Exercise aim: Once you find the line that contains "Được hỗ trợ ăn trưa tại công ty" in the entries below, give it again along with every following line, unchanged, through the final one.

Records for this task:
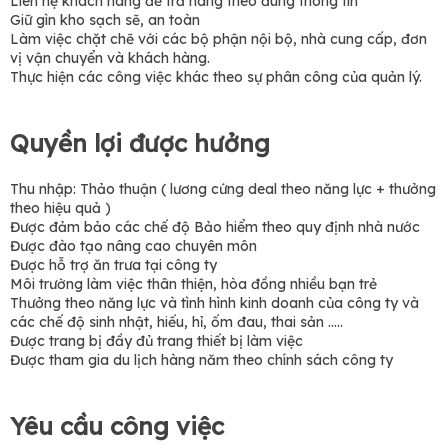
Liên hệ khách hàng để trả hàng theo đúng thông tin
Giữ gìn kho sạch sẽ, an toàn
Làm việc chặt chẽ với các bộ phận nội bộ, nhà cung cấp, đơn
vị vận chuyển và khách hàng.
Thực hiện các công việc khác theo sự phân công của quản lý.
Quyền lợi được hưởng
Thu nhập: Thảo thuận ( lương cứng deal theo năng lực + thưởng
theo hiệu quả )
Được đảm bảo các chế độ Bảo hiểm theo quy định nhà nước
Được đào tạo nâng cao chuyên môn
Được hỗ trợ ăn trưa tại công ty
Môi trường làm việc thân thiện, hòa đồng nhiều bạn trẻ
Thưởng theo năng lực và tình hình kinh doanh của công ty và
các chế độ sinh nhật, hiếu, hỉ, ốm đau, thai sản …..
Được trang bị đầy đủ trang thiết bị làm việc
Được tham gia du lịch hàng năm theo chính sách công ty
Yêu cầu công việc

Solution:
Được hỗ trợ ăn trưa tại công ty
Môi trường làm việc thân thiện, hòa đồng nhiều bạn trẻ
Thưởng theo năng lực và tình hình kinh doanh của công ty và
các chế độ sinh nhật, hiếu, hỉ, ốm đau, thai sản …..
Được trang bị đầy đủ trang thiết bị làm việc
Được tham gia du lịch hàng năm theo chính sách công ty
Yêu cầu công việc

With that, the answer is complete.